Over the past several weeks, 13 of the festival marketplace's 200 shops and restaurants have closed, leaving empty storefronts in an otherwise vital retail center.
Some of the casualties are the result of the Rouse Co.'s decision not to renew leases in an effort to keep the Harborplace and Gallery novel by offering an ever-changing variety of tenants.
But some retailers at the mall, which includes the 10-year-old Pratt and Light Street pavilions and the newer Gallery, have been the victims of a slowing economy and poor sales, J. Martin Lastner, the development's new vice president and general manager, said yesterday.
Harborplace and the Gallery have "historically experienced a 5 to 15 percent growth rate in annual sales," Mr. Lastner said. But in the past year, that growth has slowed to 3 percent to 5 percent, and some retailers have been reporting declines, he said.
The stores that have closed recently are:
* At the Pratt Street Pavilion: Tie One On and Gordon's Booksellers.
* At the Light Street Pavilion: Candy Wrappers, I Catchers Sportswear, Herbs Unlimited, Cats & Co.,T. J. Cinnamon's Bakery and Vincenzo's Produce Co.
* At the Gallery: Units, Rainbow Hair Design, Tezio, Tannage and the Fur Factory.

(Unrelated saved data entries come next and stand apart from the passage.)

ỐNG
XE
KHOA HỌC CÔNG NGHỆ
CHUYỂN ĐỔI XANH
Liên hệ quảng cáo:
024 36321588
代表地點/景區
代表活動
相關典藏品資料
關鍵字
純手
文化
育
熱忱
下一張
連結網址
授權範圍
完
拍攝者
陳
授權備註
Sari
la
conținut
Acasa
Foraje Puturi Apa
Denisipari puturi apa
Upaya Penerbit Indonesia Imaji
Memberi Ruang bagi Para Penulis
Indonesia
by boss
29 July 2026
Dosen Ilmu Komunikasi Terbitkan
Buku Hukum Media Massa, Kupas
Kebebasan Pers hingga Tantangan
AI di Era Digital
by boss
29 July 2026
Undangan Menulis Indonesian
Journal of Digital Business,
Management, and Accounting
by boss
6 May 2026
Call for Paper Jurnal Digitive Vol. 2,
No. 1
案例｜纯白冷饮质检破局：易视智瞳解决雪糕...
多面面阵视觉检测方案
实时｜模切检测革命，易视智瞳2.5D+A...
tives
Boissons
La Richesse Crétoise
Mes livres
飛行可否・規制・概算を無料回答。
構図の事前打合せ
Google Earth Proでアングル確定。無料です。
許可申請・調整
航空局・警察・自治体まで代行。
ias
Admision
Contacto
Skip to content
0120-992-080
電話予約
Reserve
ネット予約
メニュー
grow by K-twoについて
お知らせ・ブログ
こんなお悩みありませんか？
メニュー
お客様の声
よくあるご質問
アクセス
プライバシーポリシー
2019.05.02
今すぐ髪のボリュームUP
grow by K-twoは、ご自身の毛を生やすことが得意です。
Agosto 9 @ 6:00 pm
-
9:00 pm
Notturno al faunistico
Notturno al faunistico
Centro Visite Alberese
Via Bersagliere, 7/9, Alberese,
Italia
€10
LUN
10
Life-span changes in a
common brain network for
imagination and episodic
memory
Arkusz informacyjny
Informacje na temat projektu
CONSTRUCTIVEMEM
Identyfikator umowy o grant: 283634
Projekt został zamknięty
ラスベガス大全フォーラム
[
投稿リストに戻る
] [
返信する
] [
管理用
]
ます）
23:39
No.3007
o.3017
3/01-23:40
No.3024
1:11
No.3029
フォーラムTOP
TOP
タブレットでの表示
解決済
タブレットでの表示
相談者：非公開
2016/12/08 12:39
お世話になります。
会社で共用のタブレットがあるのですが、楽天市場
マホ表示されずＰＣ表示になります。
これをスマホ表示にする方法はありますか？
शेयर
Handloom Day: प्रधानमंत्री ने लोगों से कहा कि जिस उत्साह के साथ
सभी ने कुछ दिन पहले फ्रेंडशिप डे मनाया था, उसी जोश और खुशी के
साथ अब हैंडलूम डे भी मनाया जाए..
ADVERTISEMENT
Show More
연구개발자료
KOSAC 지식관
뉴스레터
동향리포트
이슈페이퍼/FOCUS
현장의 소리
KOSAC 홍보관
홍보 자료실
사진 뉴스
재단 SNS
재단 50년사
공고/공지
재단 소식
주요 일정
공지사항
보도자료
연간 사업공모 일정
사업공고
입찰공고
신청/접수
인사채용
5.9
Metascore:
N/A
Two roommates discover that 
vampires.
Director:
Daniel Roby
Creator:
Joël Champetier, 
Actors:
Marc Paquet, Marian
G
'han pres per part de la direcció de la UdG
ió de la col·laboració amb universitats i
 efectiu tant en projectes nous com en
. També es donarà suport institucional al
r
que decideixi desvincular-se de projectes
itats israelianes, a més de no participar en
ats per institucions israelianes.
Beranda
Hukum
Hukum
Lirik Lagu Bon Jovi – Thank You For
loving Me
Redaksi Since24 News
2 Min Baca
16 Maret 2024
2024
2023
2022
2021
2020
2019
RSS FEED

The Shop for Pappagallo, a women's shoe and clothing store in the Pratt Street Pavilion, is reorganizing under Chapter 11 of the U.S. Bankruptcy Code and is in the midst of a reorganization sale. It is not certain whether the store will remain at the Inner Harbor when the sale ends.
In keeping with the Rouse Co.'s usual secretiveness about its projects, Mr. Lastner would not go into the specifics of each closing, but he did say that Tie One On, Candy Wrappers and Cats & Co. -- a store devoted to the sale of feline-themed merchandise -- were not profitable.
Melvin Gordon, owner of Gordon's Booksellers, said he chose to close his Harborplace branch last week because it was not making money. He has six other stores in the area.
I Catchers, a sportswear chain based on the West Coast, didn't want to keep a store on the East Coast, he said.
J. C. Penney made a corporate decision to cut back on its Units stores because of falling sales and increased competition from Multiples, a similar clothing store.
Mr. Lastner said Rouse already has found tenants for eight of the 13 vacant spots in the Gallery and Harborplace and is holding discussions with three more.
The new stores, which were not identified, are not expected to open until late spring or early summer, Mr. Lastner said.
The White House, a retailer that sells only white clothes and accessories on the first floor of the Pratt Street Pavilion, is expected to expand into the space left vacant by Tie One On, Mr. Lastner said.